The input
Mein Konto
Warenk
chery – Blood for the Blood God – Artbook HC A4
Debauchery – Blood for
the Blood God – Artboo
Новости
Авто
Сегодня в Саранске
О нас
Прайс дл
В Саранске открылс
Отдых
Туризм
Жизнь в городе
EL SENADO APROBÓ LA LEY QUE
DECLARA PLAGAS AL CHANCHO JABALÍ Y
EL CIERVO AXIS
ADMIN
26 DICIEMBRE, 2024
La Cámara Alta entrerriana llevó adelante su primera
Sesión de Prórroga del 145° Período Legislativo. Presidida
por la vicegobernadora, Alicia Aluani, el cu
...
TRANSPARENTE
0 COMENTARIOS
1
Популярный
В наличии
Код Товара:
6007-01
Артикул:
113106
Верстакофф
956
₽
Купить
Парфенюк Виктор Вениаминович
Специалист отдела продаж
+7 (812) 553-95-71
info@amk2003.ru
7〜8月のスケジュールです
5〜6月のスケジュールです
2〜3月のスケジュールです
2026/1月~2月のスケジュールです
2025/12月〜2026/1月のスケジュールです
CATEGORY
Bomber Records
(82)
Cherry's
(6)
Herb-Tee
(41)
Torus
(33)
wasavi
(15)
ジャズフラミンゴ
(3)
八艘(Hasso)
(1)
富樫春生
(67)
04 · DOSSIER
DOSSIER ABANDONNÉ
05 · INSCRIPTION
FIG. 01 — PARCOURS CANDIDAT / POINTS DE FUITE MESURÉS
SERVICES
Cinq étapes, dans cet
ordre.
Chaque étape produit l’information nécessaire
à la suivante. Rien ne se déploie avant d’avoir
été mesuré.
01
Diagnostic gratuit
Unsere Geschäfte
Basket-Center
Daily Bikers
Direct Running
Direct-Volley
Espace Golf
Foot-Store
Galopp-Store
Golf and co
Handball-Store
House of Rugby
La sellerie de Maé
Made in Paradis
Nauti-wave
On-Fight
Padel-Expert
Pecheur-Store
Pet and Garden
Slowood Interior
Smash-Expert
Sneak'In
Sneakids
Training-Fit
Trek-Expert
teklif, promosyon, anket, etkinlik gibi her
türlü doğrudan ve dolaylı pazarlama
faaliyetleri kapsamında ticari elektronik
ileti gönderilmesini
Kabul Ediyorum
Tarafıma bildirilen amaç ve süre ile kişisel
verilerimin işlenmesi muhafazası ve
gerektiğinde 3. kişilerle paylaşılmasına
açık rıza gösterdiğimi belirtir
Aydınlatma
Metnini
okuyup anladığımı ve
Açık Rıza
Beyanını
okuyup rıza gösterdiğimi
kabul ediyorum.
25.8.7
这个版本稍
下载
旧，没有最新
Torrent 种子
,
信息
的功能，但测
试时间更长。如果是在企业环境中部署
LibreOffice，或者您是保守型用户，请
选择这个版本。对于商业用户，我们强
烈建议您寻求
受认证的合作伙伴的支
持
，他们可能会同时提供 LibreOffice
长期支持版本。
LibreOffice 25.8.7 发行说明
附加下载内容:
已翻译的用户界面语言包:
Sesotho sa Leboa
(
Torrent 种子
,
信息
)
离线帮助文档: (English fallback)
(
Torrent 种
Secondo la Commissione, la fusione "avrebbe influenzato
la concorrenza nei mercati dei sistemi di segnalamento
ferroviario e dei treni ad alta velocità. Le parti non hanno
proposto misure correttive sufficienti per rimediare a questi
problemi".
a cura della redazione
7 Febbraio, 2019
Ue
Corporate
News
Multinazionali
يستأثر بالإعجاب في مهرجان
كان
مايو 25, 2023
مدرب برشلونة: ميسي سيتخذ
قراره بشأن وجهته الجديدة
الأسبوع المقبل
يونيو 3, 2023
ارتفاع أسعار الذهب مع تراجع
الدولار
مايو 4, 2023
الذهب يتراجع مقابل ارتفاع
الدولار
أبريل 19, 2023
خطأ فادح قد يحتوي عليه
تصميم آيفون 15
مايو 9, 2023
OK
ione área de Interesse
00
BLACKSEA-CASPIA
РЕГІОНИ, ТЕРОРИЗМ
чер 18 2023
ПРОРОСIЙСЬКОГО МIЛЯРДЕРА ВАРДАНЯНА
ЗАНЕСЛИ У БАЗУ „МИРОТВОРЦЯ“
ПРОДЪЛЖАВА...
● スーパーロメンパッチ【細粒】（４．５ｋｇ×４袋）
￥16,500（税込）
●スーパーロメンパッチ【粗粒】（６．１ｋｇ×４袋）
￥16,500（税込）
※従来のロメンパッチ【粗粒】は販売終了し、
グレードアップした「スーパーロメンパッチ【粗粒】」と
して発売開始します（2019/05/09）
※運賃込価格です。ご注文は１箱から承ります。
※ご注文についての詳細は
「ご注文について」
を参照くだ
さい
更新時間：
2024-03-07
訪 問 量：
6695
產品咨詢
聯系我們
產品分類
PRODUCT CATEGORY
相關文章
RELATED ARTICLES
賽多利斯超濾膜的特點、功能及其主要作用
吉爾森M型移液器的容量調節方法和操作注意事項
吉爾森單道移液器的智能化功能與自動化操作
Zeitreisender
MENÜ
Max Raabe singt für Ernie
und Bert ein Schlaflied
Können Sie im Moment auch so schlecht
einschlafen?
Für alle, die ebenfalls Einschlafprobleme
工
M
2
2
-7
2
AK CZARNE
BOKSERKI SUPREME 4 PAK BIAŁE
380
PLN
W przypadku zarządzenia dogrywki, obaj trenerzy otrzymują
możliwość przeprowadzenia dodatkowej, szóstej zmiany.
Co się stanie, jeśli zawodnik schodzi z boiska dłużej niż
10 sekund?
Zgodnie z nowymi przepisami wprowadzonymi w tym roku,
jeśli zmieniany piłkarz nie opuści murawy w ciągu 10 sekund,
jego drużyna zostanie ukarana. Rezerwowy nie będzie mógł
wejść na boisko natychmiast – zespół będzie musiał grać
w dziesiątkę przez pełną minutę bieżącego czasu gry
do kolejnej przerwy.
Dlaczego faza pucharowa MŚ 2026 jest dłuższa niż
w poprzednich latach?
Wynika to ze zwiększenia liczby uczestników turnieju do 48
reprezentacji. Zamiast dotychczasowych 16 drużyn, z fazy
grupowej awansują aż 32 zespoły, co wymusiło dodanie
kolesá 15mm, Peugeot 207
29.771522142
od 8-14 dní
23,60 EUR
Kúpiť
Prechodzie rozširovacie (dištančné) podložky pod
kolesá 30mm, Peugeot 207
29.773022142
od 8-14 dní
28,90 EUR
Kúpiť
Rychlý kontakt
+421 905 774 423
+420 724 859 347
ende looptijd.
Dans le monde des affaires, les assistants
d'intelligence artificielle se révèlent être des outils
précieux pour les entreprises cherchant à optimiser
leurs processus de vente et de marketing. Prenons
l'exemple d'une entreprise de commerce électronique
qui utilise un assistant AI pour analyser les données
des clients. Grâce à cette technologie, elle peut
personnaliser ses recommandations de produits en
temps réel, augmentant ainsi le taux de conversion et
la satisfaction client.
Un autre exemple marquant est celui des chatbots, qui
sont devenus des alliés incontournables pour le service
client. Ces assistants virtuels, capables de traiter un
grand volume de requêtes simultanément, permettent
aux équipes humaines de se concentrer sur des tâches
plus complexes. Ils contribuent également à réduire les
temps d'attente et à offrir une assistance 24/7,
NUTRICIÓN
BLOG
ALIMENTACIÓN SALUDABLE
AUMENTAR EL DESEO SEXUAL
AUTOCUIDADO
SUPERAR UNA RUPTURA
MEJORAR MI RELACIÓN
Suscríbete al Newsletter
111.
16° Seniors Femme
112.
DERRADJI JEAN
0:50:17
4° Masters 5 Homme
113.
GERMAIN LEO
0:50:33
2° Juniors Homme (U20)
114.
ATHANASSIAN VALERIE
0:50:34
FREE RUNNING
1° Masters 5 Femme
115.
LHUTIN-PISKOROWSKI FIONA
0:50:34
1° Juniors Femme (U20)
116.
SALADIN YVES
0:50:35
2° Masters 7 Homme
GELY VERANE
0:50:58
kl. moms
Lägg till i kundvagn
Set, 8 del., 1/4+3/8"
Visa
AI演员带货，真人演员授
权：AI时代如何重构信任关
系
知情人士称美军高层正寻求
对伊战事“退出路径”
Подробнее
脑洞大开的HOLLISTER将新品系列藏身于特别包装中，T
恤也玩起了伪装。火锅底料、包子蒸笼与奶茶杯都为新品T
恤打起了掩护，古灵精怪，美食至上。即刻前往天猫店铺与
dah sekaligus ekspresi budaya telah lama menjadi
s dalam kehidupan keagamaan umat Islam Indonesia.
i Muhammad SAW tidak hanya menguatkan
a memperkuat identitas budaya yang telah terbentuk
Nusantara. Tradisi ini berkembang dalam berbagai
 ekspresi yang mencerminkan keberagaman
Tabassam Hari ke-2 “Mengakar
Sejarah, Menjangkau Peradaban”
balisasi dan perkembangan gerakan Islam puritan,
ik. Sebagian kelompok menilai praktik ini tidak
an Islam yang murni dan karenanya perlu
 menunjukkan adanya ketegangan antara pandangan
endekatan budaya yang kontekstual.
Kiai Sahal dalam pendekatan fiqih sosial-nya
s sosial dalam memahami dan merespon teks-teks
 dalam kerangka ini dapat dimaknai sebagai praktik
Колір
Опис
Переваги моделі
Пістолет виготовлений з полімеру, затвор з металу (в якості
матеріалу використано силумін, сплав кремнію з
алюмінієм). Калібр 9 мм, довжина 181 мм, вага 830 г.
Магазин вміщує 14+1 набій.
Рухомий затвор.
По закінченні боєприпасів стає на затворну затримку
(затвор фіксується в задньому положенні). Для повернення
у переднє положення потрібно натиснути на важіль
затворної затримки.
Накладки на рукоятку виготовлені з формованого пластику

Work request
Exactly as written, please transcribe the lines from the start of the records above to the line that holds "26 DICIEMBRE, 2024", both ends included.

Exercise output
Mein Konto
Warenk
chery – Blood for the Blood God – Artbook HC A4
Debauchery – Blood for
the Blood God – Artboo
Новости
Авто
Сегодня в Саранске
О нас
Прайс дл
В Саранске открылс
Отдых
Туризм
Жизнь в городе
EL SENADO APROBÓ LA LEY QUE
DECLARA PLAGAS AL CHANCHO JABALÍ Y
EL CIERVO AXIS
ADMIN
26 DICIEMBRE, 2024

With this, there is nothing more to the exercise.